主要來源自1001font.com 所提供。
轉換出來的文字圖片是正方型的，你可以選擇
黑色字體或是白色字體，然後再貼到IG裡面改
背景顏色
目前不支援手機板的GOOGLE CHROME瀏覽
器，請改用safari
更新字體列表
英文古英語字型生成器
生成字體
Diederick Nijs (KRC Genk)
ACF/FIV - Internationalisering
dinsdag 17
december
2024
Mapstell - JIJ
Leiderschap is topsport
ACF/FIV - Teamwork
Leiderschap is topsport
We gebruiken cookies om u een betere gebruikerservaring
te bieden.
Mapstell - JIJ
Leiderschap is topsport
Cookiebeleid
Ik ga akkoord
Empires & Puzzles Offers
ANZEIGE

######

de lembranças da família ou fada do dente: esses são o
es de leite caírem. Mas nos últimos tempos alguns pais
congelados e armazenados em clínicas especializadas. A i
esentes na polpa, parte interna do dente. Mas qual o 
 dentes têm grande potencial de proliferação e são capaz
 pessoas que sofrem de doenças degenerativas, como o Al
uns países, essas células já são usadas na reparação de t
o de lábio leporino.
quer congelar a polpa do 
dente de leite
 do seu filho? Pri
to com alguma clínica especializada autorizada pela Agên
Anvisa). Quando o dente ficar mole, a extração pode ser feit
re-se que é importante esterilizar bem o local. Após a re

######

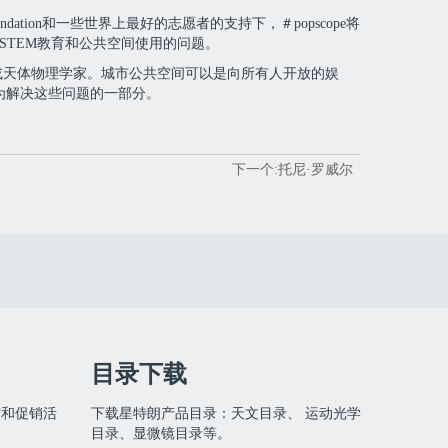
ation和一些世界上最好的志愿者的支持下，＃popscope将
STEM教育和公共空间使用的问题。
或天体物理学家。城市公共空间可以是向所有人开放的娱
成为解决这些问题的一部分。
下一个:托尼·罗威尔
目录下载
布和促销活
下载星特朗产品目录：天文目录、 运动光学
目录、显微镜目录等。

######

*Try it:* With the line holding "do seu filho? Pri" as the first and the line holding "re-se que é" as the last, set down that range of the entries above exactly, and nothing else.

*Answer for the task:*
 do seu filho? Pri
to com alguma clínica especializada autorizada pela Agên
Anvisa). Quando o dente ficar mole, a extração pode ser feit
re-se que é importante esterilizar bem o local. Após a re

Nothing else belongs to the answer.